### [EXERCISE REQUIREMENTS]
Scan the data below and copy each line where "routing" occurs.

### [MATERIAL FOR THE TASK]
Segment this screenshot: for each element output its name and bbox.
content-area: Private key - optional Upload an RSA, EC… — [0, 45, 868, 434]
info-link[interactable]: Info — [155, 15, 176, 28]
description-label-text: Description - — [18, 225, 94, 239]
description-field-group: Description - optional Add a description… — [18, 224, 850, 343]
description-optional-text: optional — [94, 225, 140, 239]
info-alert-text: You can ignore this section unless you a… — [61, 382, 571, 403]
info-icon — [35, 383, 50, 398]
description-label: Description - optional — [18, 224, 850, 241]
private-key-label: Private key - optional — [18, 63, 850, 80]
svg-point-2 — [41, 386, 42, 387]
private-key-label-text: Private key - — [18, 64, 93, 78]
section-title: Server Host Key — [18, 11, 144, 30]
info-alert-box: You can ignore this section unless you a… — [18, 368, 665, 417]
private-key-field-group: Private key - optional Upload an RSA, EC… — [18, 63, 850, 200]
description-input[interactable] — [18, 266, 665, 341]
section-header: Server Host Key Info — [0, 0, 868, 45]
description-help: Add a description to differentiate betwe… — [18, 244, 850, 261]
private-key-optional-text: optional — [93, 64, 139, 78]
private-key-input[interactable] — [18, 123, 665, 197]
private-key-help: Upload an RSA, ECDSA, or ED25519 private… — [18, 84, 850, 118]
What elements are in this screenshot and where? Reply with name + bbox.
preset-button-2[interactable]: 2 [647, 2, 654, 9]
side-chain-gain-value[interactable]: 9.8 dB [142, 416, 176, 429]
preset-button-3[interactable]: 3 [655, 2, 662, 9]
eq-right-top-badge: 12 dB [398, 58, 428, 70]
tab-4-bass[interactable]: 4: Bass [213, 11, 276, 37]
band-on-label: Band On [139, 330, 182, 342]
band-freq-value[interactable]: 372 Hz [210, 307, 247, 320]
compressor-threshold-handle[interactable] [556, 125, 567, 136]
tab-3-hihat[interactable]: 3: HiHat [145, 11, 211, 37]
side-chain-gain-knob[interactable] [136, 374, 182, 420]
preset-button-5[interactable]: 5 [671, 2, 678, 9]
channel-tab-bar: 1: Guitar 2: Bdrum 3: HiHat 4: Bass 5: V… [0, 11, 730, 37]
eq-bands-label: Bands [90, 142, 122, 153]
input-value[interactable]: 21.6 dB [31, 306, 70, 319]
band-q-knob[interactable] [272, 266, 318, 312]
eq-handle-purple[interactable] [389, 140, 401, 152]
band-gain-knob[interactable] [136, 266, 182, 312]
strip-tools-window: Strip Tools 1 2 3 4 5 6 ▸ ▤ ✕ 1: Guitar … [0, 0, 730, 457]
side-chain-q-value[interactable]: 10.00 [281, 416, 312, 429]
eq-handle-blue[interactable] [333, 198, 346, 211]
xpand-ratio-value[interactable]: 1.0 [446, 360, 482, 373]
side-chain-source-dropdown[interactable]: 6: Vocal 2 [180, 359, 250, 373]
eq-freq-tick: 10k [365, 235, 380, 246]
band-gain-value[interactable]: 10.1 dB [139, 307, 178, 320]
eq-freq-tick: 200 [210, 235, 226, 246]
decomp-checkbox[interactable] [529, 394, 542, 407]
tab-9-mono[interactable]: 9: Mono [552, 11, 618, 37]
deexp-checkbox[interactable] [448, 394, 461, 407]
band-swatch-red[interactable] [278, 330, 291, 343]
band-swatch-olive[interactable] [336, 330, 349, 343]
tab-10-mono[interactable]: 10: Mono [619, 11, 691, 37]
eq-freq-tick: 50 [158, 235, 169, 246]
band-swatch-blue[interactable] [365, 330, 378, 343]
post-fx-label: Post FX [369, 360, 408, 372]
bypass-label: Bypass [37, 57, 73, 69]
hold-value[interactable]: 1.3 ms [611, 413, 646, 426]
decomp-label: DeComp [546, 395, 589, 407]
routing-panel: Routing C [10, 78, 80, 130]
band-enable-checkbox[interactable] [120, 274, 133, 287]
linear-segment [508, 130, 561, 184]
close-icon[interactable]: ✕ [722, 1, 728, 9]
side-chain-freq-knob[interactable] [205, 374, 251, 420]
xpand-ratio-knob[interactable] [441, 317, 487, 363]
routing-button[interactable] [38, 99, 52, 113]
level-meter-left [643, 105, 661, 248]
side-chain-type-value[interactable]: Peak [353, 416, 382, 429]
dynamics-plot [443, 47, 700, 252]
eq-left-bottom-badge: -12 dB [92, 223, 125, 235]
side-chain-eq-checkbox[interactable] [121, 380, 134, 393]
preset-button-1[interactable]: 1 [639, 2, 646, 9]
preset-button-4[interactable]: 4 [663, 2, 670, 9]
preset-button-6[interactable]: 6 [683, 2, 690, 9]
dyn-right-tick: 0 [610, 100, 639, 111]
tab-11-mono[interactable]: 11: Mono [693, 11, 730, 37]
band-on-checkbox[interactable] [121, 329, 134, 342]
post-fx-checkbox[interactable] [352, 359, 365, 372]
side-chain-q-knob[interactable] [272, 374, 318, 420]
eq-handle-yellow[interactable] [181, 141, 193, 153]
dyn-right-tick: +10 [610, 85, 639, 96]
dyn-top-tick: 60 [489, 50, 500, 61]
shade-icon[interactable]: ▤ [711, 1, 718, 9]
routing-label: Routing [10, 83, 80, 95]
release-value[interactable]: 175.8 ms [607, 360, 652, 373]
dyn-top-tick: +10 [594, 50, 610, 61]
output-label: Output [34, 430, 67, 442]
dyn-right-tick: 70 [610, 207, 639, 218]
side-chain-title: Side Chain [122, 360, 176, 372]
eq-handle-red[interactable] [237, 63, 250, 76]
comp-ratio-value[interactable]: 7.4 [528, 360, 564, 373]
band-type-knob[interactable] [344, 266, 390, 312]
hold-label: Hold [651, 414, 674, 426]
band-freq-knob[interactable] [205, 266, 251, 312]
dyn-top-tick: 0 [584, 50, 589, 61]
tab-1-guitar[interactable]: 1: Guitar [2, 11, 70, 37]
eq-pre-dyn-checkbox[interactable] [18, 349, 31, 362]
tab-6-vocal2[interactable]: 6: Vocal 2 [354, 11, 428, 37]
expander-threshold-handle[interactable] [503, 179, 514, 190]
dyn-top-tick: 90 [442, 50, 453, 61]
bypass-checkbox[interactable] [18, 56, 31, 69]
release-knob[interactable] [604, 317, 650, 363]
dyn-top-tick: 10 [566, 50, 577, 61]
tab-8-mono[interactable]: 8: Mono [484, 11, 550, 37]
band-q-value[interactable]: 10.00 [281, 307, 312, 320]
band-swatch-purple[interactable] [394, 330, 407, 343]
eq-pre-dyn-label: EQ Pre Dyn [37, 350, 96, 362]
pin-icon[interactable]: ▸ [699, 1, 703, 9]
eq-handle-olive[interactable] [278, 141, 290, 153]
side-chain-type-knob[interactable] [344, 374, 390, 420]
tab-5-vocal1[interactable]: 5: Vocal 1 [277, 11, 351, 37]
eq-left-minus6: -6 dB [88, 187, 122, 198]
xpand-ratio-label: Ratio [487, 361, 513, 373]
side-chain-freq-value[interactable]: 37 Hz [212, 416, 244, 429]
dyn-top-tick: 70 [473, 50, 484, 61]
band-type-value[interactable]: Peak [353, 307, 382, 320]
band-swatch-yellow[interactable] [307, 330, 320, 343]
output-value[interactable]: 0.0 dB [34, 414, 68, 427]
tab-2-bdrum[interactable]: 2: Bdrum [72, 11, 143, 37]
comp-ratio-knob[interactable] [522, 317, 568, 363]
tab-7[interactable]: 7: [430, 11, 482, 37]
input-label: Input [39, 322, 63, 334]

### [YOUR RESPONSE]
routing-panel: Routing C [10, 78, 80, 130]
routing-button[interactable] [38, 99, 52, 113]
routing-label: Routing [10, 83, 80, 95]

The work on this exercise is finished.